Dziś na temat takiego porozumienia wstępnie rozmawiali w Moskwie prezydenci Rosji i Kazachstanu Władimir Putin i Kasym-Żomart Tokajew. Ustalono, że zajmą się tym eksperci.
Celem takiego porozumienia miałaby być “koordynacja działań przy transporcie rosyjskiego gazu przez terytorium Kazachstanu i Uzbekistanu”, poinformował rzecznik prezydenta Kazachstanu Rusłan Żełdibaj.
Takie plany potwierdził też rzecznik Władimira Putina Dmitrij Pieskow.
Przywódcy wzięli udział w XVIII Międzyregionalnym Forum Współpracy Rosji i Kazachstanu. Putin mówił o konieczności “przeorientowania operacji eksportu i importu”.
– Trwają prace nad rozwojem i poprawą efektywności nowych głównych korytarzy międzynarodowych Wschód-Zachód i Północ-Południe – zaznaczył prezydent.

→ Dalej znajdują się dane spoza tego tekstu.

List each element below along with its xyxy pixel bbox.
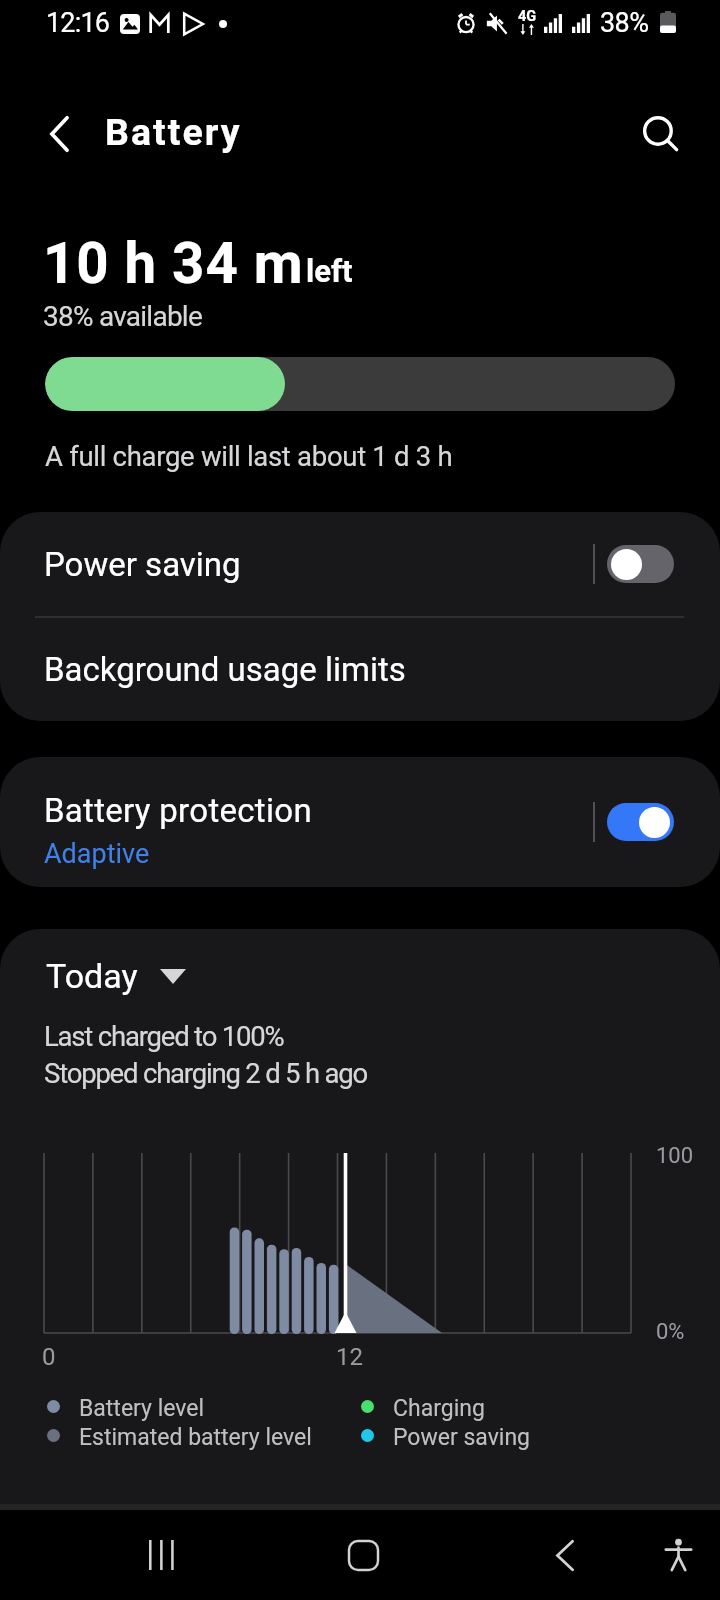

Przez Uzbekistan i Kazachstan od czasów radzieckich przebiega system gazociągów Azja – Centrum służący do transportowania błękitnego paliwa z Turkmenistanu do Rosji. Jego przepustowość to 40-50 miliardów metrów sześciennych gazu rocznie.
Kazachstan spodziewa się deficytu gazu już w 2024 roku. Władze przyznają, że Astana musi przestać eksportować gaz to paliwo i przeznaczać je na potrzeby wewnętrzne.